Published in 1899, this novel was groundbreaking for its time, both for its concentration on female social issues and its prefiguring of modernism. It centers on Edna Pontellier, a wife and mother living in Creole Lousiana but struggling with both roles. Edna suffers from what Betty Friedan would later call “the problem with no name.” Despite having a decent marriage and two young children, she is unfulfilled. She idolizes and befriends the local social outcast, Madamoiselle Reisz, whose gifted piano playing moves Edna to tears the first time she hears it. Madamoiselle Reisz stands in as one end of the spectrum of womanhood: independent, empowered, but isolated from society. Edna’s friend Adele Ratignolle represents the other end: constantly pregnant, endlessly maternal, loving, and dutiful. Adele’s most famous phrase is “Think of the children.” As the book goes on, Edna moves further and further from the Adele ideal as she contemplates her place in the universe and begins to ponder what she wants rather than what she has to do. To complicate matters more, she falls in love with Roger LeBrun, a local man, who seems to care for her too, but then flees to Mexico when a relationship seems to be forming. When Edna’s husband leaves on a business trip, she embarks on a brief affair with the well-known philanderer Alcee Arobin, but then abandons it. She ceases to accept visitors and cook meals, much to her husband’s chagrin and bewilderment. In the end, Robert returns and confesses his love to Edna, and her struggle climaxes as she is torn between her desire and her responsibility to her children.
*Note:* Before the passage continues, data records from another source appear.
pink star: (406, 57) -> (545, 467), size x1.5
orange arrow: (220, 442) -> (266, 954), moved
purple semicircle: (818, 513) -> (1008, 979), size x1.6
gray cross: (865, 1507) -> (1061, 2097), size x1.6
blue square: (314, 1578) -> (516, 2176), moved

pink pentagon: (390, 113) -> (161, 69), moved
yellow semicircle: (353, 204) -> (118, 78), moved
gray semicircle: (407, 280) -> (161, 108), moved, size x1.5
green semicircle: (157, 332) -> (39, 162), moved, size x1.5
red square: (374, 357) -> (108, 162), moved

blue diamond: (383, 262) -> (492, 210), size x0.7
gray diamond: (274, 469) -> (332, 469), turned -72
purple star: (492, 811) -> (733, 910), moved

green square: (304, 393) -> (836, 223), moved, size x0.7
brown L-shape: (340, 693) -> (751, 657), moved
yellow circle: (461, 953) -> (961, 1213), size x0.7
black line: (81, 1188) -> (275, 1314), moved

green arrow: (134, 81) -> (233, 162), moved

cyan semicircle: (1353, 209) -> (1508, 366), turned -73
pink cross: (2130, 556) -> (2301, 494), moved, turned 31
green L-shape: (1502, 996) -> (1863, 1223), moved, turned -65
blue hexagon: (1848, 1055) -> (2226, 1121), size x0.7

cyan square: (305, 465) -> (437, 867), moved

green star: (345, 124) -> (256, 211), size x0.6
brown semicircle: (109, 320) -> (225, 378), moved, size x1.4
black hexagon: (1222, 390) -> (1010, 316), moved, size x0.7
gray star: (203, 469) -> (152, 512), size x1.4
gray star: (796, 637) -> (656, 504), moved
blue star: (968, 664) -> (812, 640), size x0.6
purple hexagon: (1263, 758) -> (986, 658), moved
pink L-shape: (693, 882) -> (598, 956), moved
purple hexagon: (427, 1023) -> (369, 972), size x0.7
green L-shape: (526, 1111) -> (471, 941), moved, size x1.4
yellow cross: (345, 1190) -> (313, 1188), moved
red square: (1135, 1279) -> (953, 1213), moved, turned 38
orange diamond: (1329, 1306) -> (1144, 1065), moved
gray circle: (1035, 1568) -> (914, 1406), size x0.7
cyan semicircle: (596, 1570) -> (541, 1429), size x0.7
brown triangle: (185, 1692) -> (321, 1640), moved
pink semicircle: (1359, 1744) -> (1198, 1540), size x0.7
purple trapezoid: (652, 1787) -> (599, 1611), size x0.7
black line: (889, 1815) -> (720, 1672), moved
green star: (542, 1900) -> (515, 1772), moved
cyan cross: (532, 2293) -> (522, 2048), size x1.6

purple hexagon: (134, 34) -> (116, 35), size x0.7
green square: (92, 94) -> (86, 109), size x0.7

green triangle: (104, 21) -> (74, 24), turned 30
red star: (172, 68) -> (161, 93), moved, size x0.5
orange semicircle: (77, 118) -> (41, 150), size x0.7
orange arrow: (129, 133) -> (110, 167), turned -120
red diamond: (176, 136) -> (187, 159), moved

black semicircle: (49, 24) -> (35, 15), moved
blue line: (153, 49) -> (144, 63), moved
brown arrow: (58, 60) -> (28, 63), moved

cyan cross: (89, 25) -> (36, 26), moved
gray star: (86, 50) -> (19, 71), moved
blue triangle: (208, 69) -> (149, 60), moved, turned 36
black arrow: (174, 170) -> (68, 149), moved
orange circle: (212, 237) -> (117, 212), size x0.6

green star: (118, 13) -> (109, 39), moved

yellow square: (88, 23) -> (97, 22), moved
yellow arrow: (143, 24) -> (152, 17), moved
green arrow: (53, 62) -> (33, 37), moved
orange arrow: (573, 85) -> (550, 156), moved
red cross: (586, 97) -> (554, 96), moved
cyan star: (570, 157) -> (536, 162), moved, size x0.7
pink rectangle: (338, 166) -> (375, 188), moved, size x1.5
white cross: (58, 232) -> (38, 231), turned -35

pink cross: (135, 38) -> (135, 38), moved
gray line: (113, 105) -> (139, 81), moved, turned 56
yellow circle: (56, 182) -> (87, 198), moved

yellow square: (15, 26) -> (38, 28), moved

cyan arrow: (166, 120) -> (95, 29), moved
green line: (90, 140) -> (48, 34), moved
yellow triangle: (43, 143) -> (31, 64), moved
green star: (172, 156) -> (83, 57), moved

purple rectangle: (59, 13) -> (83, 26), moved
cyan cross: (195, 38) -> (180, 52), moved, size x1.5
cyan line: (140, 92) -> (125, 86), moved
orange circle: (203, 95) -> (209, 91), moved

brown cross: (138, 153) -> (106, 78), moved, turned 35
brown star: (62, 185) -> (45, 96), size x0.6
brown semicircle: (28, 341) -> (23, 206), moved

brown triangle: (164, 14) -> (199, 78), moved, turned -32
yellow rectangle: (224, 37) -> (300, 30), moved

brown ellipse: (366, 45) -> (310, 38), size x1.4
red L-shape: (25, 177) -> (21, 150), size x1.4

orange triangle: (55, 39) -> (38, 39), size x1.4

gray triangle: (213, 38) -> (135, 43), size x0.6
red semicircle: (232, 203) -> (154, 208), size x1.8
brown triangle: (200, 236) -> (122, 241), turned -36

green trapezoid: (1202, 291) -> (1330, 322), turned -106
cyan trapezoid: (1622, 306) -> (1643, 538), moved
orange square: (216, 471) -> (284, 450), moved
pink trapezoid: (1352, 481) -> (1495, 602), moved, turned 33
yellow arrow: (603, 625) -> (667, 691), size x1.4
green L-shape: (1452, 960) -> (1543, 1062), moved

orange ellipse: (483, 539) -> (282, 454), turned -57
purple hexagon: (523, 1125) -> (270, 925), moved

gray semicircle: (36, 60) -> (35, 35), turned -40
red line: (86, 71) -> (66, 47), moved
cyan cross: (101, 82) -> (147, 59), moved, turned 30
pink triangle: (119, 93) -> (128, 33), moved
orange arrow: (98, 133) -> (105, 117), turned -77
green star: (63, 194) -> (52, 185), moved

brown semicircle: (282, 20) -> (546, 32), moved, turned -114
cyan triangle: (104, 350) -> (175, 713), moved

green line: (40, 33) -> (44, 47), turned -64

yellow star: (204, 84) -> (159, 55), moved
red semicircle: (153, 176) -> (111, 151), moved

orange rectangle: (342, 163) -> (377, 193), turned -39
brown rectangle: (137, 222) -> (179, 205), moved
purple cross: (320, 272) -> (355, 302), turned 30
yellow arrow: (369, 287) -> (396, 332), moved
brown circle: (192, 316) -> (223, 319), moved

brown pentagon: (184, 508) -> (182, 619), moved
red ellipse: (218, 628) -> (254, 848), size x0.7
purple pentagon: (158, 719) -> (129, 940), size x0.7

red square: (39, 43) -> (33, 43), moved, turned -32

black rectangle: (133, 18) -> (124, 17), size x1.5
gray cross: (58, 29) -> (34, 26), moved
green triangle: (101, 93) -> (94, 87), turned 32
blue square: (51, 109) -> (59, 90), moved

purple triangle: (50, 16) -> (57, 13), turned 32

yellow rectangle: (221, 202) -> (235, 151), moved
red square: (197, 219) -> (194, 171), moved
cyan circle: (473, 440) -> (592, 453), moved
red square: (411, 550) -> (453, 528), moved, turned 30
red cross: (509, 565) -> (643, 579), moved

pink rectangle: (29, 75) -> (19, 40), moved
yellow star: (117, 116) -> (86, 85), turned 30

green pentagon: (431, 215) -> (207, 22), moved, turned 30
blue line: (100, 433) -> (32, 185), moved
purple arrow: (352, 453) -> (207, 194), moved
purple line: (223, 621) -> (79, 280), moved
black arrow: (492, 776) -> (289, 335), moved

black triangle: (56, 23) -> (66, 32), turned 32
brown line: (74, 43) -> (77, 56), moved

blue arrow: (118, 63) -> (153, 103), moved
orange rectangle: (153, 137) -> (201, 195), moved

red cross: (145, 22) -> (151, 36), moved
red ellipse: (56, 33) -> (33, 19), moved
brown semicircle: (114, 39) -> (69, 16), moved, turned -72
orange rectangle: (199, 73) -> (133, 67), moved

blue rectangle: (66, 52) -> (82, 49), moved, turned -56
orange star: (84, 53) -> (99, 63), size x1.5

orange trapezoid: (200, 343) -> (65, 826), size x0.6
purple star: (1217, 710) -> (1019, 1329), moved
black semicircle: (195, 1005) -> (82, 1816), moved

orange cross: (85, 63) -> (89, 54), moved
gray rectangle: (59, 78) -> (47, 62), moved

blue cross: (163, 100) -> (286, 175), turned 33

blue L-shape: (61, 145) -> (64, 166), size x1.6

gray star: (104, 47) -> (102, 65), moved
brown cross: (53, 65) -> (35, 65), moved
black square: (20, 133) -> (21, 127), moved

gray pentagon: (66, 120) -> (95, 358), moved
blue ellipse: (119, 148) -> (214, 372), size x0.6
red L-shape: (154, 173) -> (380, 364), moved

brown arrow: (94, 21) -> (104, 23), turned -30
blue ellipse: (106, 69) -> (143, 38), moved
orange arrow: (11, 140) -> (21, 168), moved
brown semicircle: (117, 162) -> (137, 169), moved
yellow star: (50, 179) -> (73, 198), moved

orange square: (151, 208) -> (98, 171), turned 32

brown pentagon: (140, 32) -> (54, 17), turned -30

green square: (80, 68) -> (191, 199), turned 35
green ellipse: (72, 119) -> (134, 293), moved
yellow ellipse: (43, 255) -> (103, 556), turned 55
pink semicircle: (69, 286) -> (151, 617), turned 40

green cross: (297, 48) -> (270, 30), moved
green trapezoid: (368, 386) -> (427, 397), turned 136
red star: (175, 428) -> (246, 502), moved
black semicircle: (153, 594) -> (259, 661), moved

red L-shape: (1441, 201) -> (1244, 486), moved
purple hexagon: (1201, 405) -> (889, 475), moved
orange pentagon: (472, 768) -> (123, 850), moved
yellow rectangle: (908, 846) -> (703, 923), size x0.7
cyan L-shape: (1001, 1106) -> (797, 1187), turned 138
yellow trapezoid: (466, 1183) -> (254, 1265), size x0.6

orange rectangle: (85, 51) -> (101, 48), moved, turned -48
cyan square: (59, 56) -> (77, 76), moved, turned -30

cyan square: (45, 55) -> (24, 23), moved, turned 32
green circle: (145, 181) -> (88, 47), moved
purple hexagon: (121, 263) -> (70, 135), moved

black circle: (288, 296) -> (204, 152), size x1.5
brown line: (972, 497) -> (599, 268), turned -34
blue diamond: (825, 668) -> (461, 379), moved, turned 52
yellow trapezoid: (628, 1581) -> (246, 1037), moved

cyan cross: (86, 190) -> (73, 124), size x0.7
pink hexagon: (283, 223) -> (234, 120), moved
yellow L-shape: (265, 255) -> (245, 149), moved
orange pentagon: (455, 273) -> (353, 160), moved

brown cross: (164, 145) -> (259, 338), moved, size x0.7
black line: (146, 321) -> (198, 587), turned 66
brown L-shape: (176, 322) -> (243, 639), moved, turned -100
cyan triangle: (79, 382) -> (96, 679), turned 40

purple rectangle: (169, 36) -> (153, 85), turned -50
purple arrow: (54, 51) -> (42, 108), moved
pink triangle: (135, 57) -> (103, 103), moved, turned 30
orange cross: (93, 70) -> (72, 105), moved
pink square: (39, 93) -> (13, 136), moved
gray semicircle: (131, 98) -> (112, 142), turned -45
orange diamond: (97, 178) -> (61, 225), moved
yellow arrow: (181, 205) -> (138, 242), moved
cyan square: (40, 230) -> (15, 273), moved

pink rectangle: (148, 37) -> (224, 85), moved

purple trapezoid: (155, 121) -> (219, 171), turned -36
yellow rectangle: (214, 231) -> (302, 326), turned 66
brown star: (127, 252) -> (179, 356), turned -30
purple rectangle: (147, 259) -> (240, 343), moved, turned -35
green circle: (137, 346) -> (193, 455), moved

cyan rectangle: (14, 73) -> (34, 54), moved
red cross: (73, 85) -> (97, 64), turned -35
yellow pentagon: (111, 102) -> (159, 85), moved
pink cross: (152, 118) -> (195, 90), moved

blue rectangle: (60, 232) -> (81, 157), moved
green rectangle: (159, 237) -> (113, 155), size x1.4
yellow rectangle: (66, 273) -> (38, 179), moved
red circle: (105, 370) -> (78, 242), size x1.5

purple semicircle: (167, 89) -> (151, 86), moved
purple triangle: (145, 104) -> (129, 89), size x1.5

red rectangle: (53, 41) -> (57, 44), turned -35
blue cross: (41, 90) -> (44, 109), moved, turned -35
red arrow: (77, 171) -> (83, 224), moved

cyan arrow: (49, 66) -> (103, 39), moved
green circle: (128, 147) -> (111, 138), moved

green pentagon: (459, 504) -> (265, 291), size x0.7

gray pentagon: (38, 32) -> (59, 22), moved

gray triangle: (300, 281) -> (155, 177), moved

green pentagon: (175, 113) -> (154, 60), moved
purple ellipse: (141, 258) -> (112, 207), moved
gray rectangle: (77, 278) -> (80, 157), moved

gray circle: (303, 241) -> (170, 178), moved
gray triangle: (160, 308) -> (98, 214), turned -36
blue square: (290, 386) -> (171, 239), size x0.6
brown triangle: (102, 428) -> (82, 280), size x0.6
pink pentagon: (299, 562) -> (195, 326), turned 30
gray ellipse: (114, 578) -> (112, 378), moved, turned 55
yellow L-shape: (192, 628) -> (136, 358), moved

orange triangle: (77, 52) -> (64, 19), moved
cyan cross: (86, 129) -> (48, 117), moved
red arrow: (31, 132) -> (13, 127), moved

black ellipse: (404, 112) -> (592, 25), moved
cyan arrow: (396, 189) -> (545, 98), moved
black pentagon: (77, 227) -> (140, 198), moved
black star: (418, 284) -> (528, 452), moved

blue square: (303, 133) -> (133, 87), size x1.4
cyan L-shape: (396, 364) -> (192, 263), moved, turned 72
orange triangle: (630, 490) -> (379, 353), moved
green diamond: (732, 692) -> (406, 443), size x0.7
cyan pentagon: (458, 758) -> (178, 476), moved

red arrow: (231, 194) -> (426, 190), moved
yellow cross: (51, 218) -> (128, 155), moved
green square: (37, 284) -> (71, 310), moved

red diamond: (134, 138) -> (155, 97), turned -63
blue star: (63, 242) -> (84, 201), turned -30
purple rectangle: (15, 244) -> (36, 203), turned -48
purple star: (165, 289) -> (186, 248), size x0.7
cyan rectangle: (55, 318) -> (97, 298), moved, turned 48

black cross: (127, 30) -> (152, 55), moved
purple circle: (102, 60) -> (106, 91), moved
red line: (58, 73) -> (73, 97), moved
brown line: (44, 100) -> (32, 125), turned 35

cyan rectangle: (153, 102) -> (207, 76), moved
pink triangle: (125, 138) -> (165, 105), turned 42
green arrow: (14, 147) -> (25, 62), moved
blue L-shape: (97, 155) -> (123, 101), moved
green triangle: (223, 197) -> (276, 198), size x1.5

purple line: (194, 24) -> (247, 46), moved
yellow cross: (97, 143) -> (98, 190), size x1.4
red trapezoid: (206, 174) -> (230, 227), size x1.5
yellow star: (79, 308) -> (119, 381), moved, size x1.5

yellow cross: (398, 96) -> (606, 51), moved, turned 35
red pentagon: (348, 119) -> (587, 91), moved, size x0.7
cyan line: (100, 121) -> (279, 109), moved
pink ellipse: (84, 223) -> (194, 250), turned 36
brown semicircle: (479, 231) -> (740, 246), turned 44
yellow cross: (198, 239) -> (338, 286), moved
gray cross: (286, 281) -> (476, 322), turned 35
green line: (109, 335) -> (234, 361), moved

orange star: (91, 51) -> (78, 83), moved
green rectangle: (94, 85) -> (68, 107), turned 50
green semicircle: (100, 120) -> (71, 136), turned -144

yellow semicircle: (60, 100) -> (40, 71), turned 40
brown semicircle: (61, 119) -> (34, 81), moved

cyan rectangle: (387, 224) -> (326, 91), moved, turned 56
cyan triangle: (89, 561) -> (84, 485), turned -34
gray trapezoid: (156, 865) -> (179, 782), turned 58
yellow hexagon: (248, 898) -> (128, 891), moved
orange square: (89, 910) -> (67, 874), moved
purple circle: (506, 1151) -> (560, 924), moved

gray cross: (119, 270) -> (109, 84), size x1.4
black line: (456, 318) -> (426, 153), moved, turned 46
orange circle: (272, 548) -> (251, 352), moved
I won’t spoil the ending here, since I’m hoping that someone will read this post and pick up the book, and nobody is going to do that if I Snape-kills-Dumbledore all over it. The reason this book is so intense and also somewhat frightening is because for the younger generations, it forces us to realize the lives our mothers may have had to give up to be our mothers. As a young person coming up on adulthood, it scares me now more than ever, because it illuminates what we might be giving up in the future if we make certain choices. However, the novel is not all doom and gloom. It is empowering, enlightening, often clever, and always beautifully worded. The naturalist style makes it sort of like a less depressing Ethan Frome, and the modernist southern-based writing looks forward to Faulkner. Chopin gives silent women a voice about 70 years before anyone was really listening, and the novel is still relevant today, especially for young women looking toward their futures, but also as a beacon of solidarity for all of us that feel like we’re trying to fit into molds we might just not be made for.
This book is only something like a hundred pages long, and it’ll be readily available in any local library, around 5 bucks at Barnes & Noble, and probably free or close to it on Kindle, so there’s no excuse for not reading this one. If nothing else, it’ll give you the chance to brag about your classic literature repertoire.